■ What to produce ■
From the line below that contains "Anträge und Downloads" to the line that contains "Live Markets", repeat every line exactly, both ends included, and nothing else.

■ Data section ■

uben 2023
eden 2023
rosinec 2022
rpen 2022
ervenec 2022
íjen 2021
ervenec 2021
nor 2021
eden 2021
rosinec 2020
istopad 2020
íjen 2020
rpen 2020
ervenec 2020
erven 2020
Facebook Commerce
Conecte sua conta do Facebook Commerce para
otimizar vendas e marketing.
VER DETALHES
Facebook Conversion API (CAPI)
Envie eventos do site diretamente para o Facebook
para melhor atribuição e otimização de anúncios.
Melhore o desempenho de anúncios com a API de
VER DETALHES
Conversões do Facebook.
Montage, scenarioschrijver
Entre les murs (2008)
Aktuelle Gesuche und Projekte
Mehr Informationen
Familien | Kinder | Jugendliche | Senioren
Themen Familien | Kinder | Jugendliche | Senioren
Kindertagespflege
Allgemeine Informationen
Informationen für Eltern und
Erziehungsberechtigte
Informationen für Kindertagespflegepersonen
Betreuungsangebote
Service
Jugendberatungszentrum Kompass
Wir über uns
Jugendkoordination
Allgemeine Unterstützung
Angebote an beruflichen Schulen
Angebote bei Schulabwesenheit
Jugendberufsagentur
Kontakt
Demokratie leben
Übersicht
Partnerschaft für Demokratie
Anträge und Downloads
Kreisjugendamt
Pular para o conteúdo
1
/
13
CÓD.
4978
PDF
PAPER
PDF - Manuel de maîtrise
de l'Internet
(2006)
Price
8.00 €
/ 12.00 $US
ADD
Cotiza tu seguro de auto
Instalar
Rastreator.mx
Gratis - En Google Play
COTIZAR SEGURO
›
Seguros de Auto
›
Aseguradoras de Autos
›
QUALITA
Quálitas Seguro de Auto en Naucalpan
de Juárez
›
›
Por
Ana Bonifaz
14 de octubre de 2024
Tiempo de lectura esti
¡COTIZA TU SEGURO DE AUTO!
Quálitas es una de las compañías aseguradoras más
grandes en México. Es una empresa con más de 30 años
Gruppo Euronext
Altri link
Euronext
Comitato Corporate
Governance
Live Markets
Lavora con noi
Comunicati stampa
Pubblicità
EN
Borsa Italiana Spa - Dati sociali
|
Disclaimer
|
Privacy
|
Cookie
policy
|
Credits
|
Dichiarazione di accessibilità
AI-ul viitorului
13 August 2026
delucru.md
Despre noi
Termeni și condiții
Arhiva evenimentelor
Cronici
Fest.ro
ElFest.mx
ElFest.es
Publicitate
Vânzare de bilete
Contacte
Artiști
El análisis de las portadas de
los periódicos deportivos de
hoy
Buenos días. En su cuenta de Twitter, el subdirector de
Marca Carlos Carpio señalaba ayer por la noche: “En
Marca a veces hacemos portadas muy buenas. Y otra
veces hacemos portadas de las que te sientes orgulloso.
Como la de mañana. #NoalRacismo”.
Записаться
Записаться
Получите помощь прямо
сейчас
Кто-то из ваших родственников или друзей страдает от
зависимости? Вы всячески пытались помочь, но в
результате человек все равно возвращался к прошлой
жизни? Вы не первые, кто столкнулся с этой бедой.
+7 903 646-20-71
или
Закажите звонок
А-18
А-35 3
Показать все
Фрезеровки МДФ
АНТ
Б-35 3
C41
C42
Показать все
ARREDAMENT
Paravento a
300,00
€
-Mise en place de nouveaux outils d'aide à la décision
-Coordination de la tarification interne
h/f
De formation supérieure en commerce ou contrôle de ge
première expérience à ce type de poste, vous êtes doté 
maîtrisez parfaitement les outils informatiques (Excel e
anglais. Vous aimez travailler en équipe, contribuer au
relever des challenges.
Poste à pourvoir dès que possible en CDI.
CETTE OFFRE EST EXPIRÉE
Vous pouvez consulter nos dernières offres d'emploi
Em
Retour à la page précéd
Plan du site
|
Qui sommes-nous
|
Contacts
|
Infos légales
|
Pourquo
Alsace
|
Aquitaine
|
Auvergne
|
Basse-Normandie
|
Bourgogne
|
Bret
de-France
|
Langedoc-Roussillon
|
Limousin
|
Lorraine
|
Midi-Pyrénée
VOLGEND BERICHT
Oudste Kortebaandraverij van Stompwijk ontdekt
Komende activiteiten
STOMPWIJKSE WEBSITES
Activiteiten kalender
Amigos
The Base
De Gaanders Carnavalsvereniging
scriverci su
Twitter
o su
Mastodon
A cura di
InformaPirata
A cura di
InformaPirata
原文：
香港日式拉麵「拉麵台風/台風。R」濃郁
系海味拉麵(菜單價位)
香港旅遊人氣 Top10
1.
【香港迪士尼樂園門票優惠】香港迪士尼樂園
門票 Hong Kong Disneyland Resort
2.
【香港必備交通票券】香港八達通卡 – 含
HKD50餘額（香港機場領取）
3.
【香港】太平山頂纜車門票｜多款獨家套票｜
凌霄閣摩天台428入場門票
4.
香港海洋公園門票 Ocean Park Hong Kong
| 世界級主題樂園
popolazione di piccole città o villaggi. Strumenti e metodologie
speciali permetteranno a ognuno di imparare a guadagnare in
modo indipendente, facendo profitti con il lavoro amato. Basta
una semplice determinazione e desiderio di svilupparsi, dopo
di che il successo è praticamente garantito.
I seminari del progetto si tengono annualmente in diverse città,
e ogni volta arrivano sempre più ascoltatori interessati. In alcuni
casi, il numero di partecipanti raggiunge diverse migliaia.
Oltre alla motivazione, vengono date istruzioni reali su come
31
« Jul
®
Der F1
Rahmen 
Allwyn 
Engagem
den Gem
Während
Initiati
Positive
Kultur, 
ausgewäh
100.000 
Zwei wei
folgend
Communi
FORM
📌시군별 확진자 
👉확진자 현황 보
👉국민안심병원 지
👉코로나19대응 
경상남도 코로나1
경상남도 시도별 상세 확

■ Exercise solution ■
Anträge und Downloads
Kreisjugendamt
Pular para o conteúdo
1
/
13
CÓD.
4978
PDF
PAPER
PDF - Manuel de maîtrise
de l'Internet
(2006)
Price
8.00 €
/ 12.00 $US
ADD
Cotiza tu seguro de auto
Instalar
Rastreator.mx
Gratis - En Google Play
COTIZAR SEGURO
›
Seguros de Auto
›
Aseguradoras de Autos
›
QUALITA
Quálitas Seguro de Auto en Naucalpan
de Juárez
›
›
Por
Ana Bonifaz
14 de octubre de 2024
Tiempo de lectura esti
¡COTIZA TU SEGURO DE AUTO!
Quálitas es una de las compañías aseguradoras más
grandes en México. Es una empresa con más de 30 años
Gruppo Euronext
Altri link
Euronext
Comitato Corporate
Governance
Live Markets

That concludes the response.